Beef Enchiladas
Savory beef and cheese enchiladas smothered in red chili sauce, baked to perfection.
20 mins
Prep Time
25 mins
Cook Time
4
Servings
Ingredients
- 1 lb ground beef
- 1 medium onion, diced
- 2 cloves garlic, minced
- 1 packet taco seasoning
- 1 can (10 oz) red enchilada sauce
- 8 corn tortillas
- 2 cups shredded cheddar cheese
- 1/4 cup chopped fresh cilantro
- 1/2 cup sour cream (optional)
- 1/4 cup diced tomatoes (optional)
- 1/4 cup sliced black olives (optional)
Nutrition Facts
Instructions
Preheat oven to 375°F (190°C). Lightly grease a 9x13 inch baking dish.
In a large skillet over medium heat, cook the ground beef until browned. Drain excess fat.
Add diced onion and minced garlic to the skillet. Cook until onion is translucent, about 3-4 minutes.
Stir in taco seasoning and 1/4 cup of water. Simmer for 5 minutes until mixture thickens. Remove from heat.
Warm tortillas in a dry skillet or microwave for 20 seconds to make them pliable.
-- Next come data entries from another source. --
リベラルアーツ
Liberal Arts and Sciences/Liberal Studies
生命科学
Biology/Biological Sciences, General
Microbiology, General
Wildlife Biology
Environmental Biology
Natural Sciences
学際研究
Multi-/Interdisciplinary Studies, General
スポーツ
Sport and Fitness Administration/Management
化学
Spread 1/4 cup of enchilada sauce in the bottom of the prepared baking dish.
Fill each tortilla with beef mixture and a sprinkle of cheese. Roll up and place seam-side down in the dish.
Pour remaining enchilada sauce over the top and sprinkle with remaining cheese.
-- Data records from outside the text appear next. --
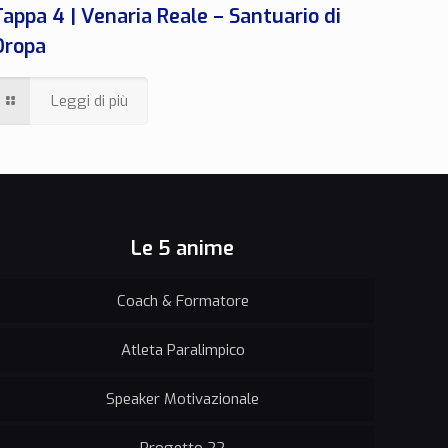
Tappa 4 | Venaria Reale – Santuario di
Oropa
Leggi di più
Le 5 anime
Coach & Formatore
Atleta Paralimpico
Speaker Motivazionale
Bake for 20-25 minutes until cheese is melted and bubbly.
Garnish with cilantro, sour cream, tomatoes, and olives if desired before serving.
Chef's Tips
- Tortilla Tip: Briefly fry corn tortillas in oil before filling to prevent them from cracking when rolling.
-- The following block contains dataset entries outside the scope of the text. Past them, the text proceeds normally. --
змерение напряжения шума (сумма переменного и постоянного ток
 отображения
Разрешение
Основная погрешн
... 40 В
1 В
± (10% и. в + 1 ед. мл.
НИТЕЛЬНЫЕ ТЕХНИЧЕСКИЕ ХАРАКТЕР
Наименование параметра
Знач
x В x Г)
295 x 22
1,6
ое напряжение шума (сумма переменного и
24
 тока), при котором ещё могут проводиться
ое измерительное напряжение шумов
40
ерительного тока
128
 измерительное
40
- Make Ahead: Assemble enchiladas up to a day in advance and refrigerate until ready to bake.
- Spice Level: Adjust heat by using mild, medium, or hot enchilada sauce.
- Cheese Options: Try a blend of Monterey Jack and cheddar for extra flavor.
- Vegetarian Version: Substitute beef with black beans or sautéed mushrooms.
- Freezing: Freeze baked enchiladas for up to 3 months. Thaw overnight before reheating.